Die ZDF-Reihe „China“ beginnt mit dem, was den Chinesen angeblich am wichtigsten ist: dem Essen

Die „betrunkenen Shrimps“ hüpfen lustig in der Schüssel, ehe ihnen über dem Feuer der Garaus gemacht wird. Meisterkoch Johnson Wong denkt sich gerne sonderbare Gerichte aus, zum Beispiel „Bohnen mit Bienen“. Wenn man sie nicht schnell verspeist, sagt er, fliegen sie weg. Wie das seinen Gästen in Guangzhou kredenzt wird, sieht man leider nicht.

Es ist im Land der Wok-WM und zahlloser chinesischer Restaurants vielleicht nahe liegend, die ZDF-Dokumentarreihe „China“ mit der Folge „Speisen des Himmels“ (heute, 22 Uhr 45) zu beginnen, aber gibt es nicht drängendere Themen? „Wer China sucht, seine Seele, seine Sehnsucht und seine Ängste, der muss seine Märkte besuchen, seine Felder, seine Küche“, schnarrt eine Stimme zu Beginn übertrieben dramatisch. Den Chinesen ist das Essen heilig. Selbst wenn ein Feuer ausbrechen sollte, sagt ein Sprichwort, werde zuerst zu Ende gegessen. Der Film des ehemaligen Pekinger ZDF-Korrespondenten Gert Anhalt und von Susan Teskey vom kanadischen Fernsehsender CBC lässt einen exotischen Reiseführer für den Gaumen erwarten, ist aber eine Dokumentation, die den Bruchstellen in der rasant wachsenden chinesischen Gesellschaft erstaunlich nahe kommt.

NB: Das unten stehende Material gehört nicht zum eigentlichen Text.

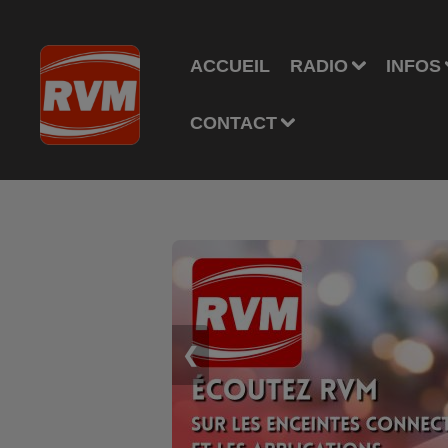
ACCUEIL
RADIO
INFOS
CONTACT
❮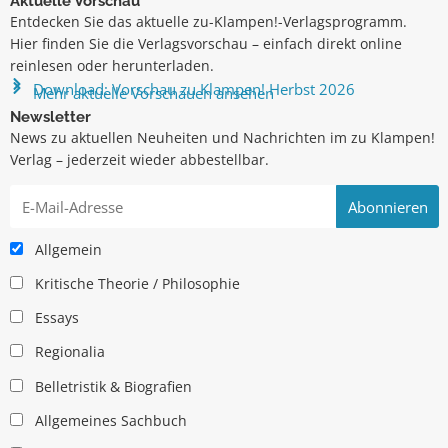
Aktuelle Vorschau
Entdecken Sie das aktuelle zu-Klampen!-Verlagsprogramm.
Hier finden Sie die Verlagsvorschau – einfach direkt online
reinlesen oder herunterladen.
Download: Vorschau zu Klampen! Herbst 2026
Mehr aktuelle Vorschauen ansehen
Newsletter
News zu aktuellen Neuheiten und Nachrichten im zu Klampen!
Verlag – jederzeit wieder abbestellbar.
Allgemein
Kritische Theorie / Philosophie
Essays
Regionalia
Belletristik & Biografien
Allgemeines Sachbuch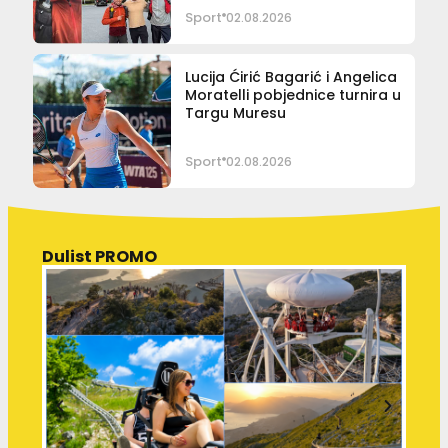
Sport
02.08.2026
Lucija Ćirić Bagarić i Angelica
Moratelli pobjednice turnira u
Targu Muresu
Sport
02.08.2026
Dulist PROMO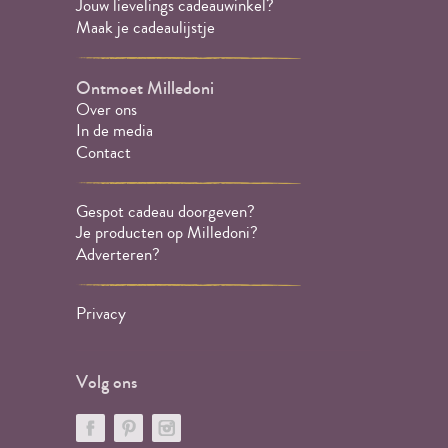
Jouw lievelings cadeauwinkel?
Maak je cadeaulijstje
Ontmoet Milledoni
Over ons
In de media
Contact
Gespot cadeau doorgeven?
Je producten op Milledoni?
Adverteren?
Privacy
Volg ons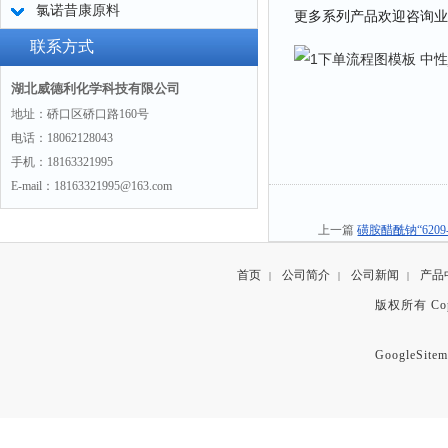
氯诺昔康原料
更多系列产品欢迎咨询业
联系方式
湖北威德利化学科技有限公司
地址：硚口区硚口路160号
电话：18062128043
手机：18163321995
E-mail：18163321995@163.com
上一篇
磺胺醋酰钠“620
首页
公司简介
公司新闻
产品
|
|
|
版权所有 Copyr
GoogleSitem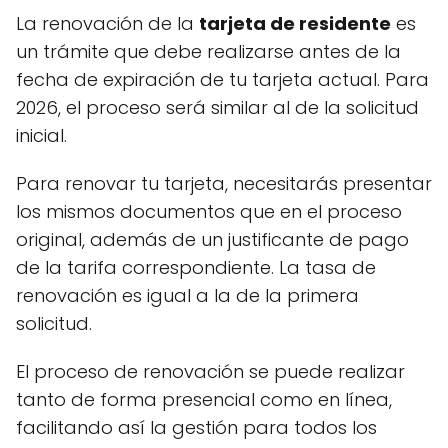
La renovación de la
tarjeta de residente
es
un trámite que debe realizarse antes de la
fecha de expiración de tu tarjeta actual. Para
2026, el proceso será similar al de la solicitud
inicial.
Para renovar tu tarjeta, necesitarás presentar
los mismos documentos que en el proceso
original, además de un justificante de pago
de la tarifa correspondiente. La tasa de
renovación es igual a la de la primera
solicitud.
El proceso de renovación se puede realizar
tanto de forma presencial como en línea,
facilitando así la gestión para todos los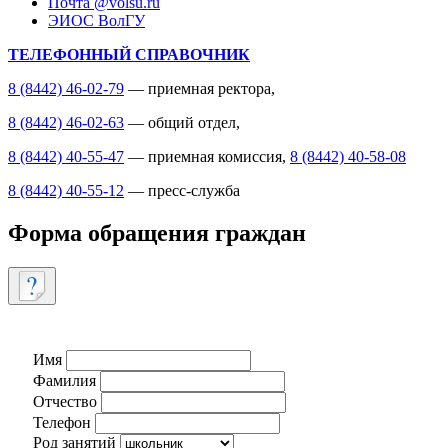
Почта @volsu.ru
ЭИОС ВолГУ
ТЕЛЕФОННЫЙ СПРАВОЧНИК
8 (8442) 46-02-79
— приемная ректора,
8 (8442) 46-02-63
— общий отдел,
8 (8442) 40-55-47
— приемная комиссия,
8 (8442) 40-58-08
8 (8442) 40-55-12
— пресс-служба
Форма обращения граждан
Имя
Фамилия
Отчество
Телефон
Род занятий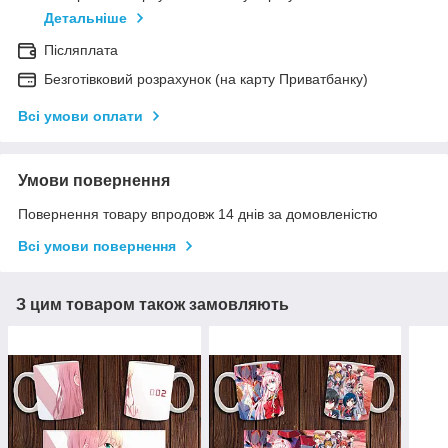
Детальніше
Післяплата
Безготівковий розрахунок (на карту Приватбанку)
Всі умови оплати
Умови повернення
Повернення товару впродовж 14 днів за домовленістю
Всі умови повернення
З цим товаром також замовляють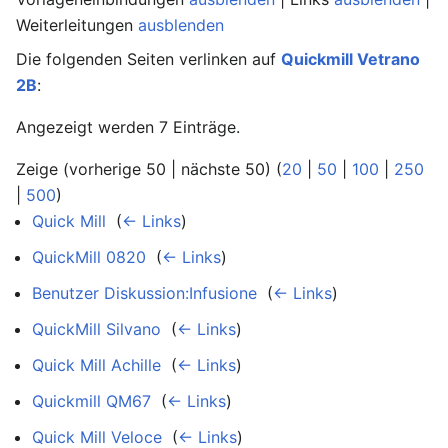
Weiterleitungen
ausblenden
Die folgenden Seiten verlinken auf
Quickmill Vetrano
2B
:
Angezeigt werden 7 Einträge.
Zeige (vorherige 50 | nächste 50) (
20
|
50
|
100
|
250
|
500
)
Quick Mill
‎
(
← Links
)
QuickMill 0820
‎
(
← Links
)
Benutzer Diskussion:Infusione
‎
(
← Links
)
QuickMill Silvano
‎
(
← Links
)
Quick Mill Achille
‎
(
← Links
)
Quickmill QM67
‎
(
← Links
)
Quick Mill Veloce
‎
(
← Links
)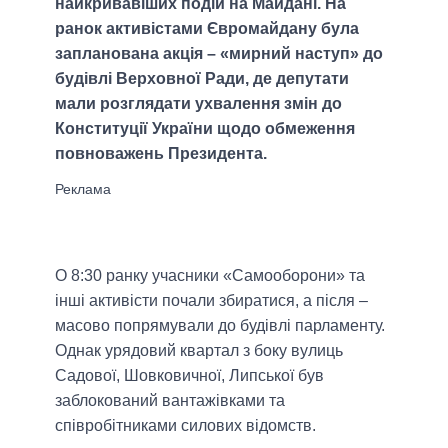
найкривавіших подій на Майдані. На
ранок активістами Євромайдану була
запланована акція – «мирний наступ» до
будівлі Верховної Ради, де депутати
мали розглядати ухвалення змін до
Конституції України щодо обмеження
повноважень Президента.
О 8:30 ранку учасники «Самооборони» та
інші активісти почали збиратися, а після –
масово попрямували до будівлі парламенту.
Однак урядовий квартал з боку вулиць
Садової, Шовковичної, Липської був
заблокований вантажівками та
співробітниками силових відомств.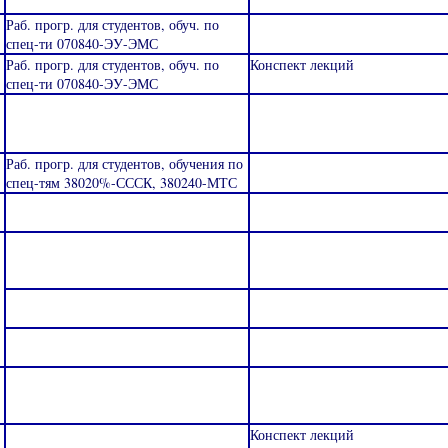
Раб. прогр. для студентов, обуч. по
спец-ти 070840-ЭУ-ЭМС
Раб. прогр. для студентов, обуч. по
Конспект лекций
спец-ти 070840-ЭУ-ЭМС
Раб. прогр. для студентов, обучения по
спец-тям 38020%-СССК, 380240-МТС
Конспект лекций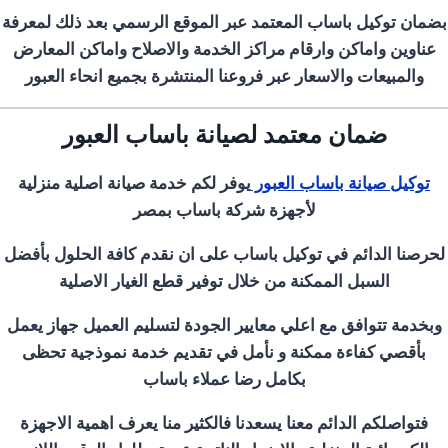
بضمان توكيل باساب المعتمد عبر الموقع الرسمي بعد ذلك لمعرفة
عناوين واماكن وارقام مراكز الخدمة والاصلاح واماكن المعارض
والمبيعات والاسعار عبر فروعنا المنتشرة بجميع انحاء العبور
ضمان معتمد لصيانة باساب العبور
توكيل صيانة باساب العبور
يوفر لكم خدمة صيانة اصلية منزلية
لأجهزة شركة باساب بمصر
لحرصنا الدائم في توكيل باساب على ان نقدم كافة الحلول بأفضل
السبل الممكنة من خلال توفير قطع الغيار الاصلية
وبخدمة تتوافق مع اعلي معايير الجودة لتسليم العميل جهاز يعمل
بأقصي كفاءة ممكنة و نأمل في تقديم خدمة نموذجية تحظى
بكامل رضا عملاء باساب
فتواصلكم الدائم معنا يسعدنا فالكثير منا يعرف اهمية الاجهزة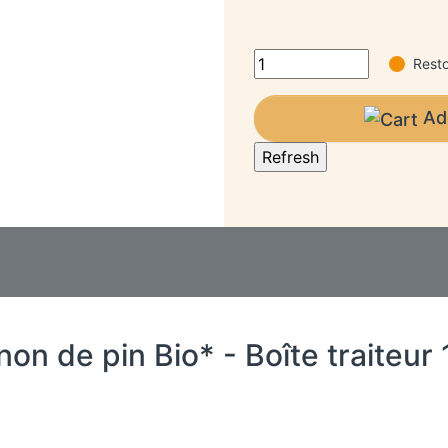
Resto
Ad
non de pin Bio* - Boîte traiteur 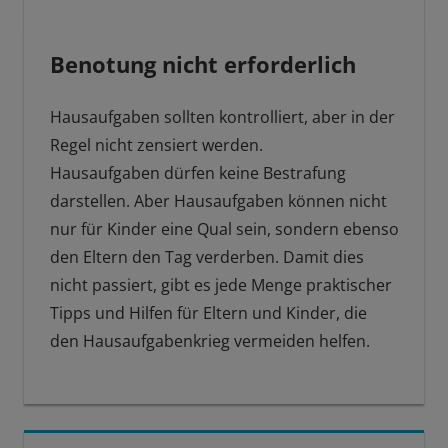
Benotung nicht erforderlich
Hausaufgaben sollten kontrolliert, aber in der
Regel nicht zensiert werden.
Hausaufgaben dürfen keine Bestrafung
darstellen. Aber Hausaufgaben können nicht
nur für Kinder eine Qual sein, sondern ebenso
den Eltern den Tag verderben. Damit dies
nicht passiert, gibt es jede Menge praktischer
Tipps und Hilfen für Eltern und Kinder, die
den Hausaufgabenkrieg vermeiden helfen.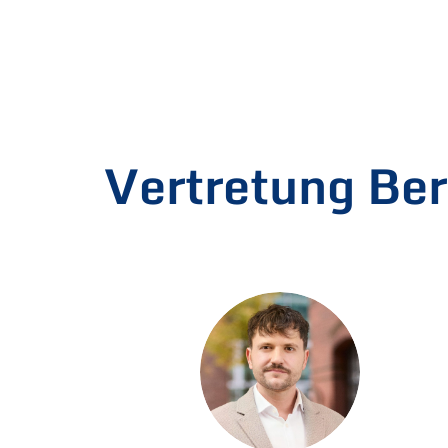
Vertretung Ber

Die erste Irritation folgt gleich nach dem Besuch in Johnson Wongs malerischer Küche. Schnitt, und plötzlich ist man in der Wohnhöhle des Ehepaars Gao zu Gast, wo es jeden Abend Nudelsuppe gibt. Sie leben wie insgesamt rund 85 Millionen der 1,3 Milliarden Chinesen in Armut. „Alles hier hängt allein vom Regen ab“, sagt Frau Gao, die das tägliche Trinkwasser im Lössbergland aus einer erbärmlichen Pfütze holt.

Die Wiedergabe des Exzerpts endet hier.